Escrevo minha última coluna do ano com o tema que imaginei abordar em dezembro de 2025. É de esperar que, no ano que antecede as eleições presidenciais, as incertezas fiscais —amplificadas por um aumento expressivo dos gastos públicos— gerem um cenário altamente volátil, levando investidores a tomar decisões, ou adiá-las, com base nas possíveis trajetórias da política econômica futura. A surpresa, no entanto, é que esse cenário se materializou já em 2024. Dois anos de incertezas são muito tempo para qualquer economia.

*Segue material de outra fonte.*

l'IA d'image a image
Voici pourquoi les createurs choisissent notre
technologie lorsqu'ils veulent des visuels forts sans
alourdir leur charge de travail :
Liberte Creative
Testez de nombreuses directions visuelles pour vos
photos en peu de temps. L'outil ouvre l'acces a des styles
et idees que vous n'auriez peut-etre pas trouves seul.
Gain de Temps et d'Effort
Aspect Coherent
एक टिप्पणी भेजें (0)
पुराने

Na realidade, o arcabouço fiscal criado em 2023 —projetado para funcionar como uma âncora mais flexível a fim de substituir o teto de gastos— trouxe consigo regras que o tornariam incapaz de garantir sua própria sustentabilidade. Portanto, não deveria ser surpreendente a crise de confiança a que estamos assistindo. A verdadeira surpresa reside na falta de percepção política de que a resistência em adotar, neste momento, medidas rigorosas de contenção de gastos comprometerá as condições mínimas de estabilidade econômica até as eleições de 2026.

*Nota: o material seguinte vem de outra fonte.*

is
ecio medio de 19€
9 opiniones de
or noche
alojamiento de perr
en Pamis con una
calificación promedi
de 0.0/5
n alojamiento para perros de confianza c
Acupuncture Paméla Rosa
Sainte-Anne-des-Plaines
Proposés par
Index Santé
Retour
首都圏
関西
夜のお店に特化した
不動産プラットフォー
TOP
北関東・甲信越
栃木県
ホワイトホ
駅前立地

Estamos prestes a encerrar o ano com um dólar acima de R$ 6, um ciclo de alta das taxas de juros projetado pelo mercado acima de 16,5%, e as empresas listadas no mercado extremamente descontadas. Sob tais condições, será difícil evitar um ano marcado por alta da inflação, desaceleração do crédito, aumento do desemprego e queda na confiança de empresários e consumidores. Nossa taxa de investimento, atualmente em um dos menores níveis históricos, tende a contrair-se ainda mais nos próximos dois anos.
Com preços dos ativos tão deteriorados, caso o atual arcabouço seja reforçado e preservado até pelo menos 2026, poderíamos ao menos atravessar esse período de forma menos turbulenta. Contudo, para que isso aconteça, seriam necessárias medidas mais robustas do que as anunciadas e diluídas pelo Congresso, como mudanças estruturais no desenho do BPC, no seguro-desemprego e nas regras de desindexação dos gastos obrigatórios. Somente o presidente tem liderança política para levar essa agenda adiante, que é de responsabilidade do Executivo.
As recentes intervenções do BC no mercado cambial e do Tesouro recomprando títulos públicos trouxeram algum alívio, mas não alteram o fundamento subjacente dessa crise. Atualmente, o nível de nossas reservas não é tão confortável quanto em 2013 e 2014, quando realizamos intervenções significativas. Por parte do Tesouro, o colchão de liquidez é limitado, e os vencimentos das dívidas se aproximam.
Enquanto o meio político, incluindo o Congresso, não se atenta ao prognóstico para nossa economia, o cenário internacional se agrava. Recentemente, o Federal Reserve sinalizou que reduzirá as taxas de juros de forma mais moderada do que o esperado no início do ciclo, consolidando a expectativa de que o dólar continuará forte e impondo um limite maior para os juros globais.
O BC está ciente da adversidade do cenário, ao destacar seu compromisso com a meta de inflação, utilizando o único instrumento à sua disposição: a taxa de juros. Contudo, não há cenário em que o BC consiga cumprir sua função de maneira eficaz sem âncora fiscal.
Sem ações vigorosas no controle dos gastos, colheremos os frutos de uma crise de confiança que se desenhava para 2026. E a grande pergunta que se coloca é: como atravessaremos os próximos dois longos anos?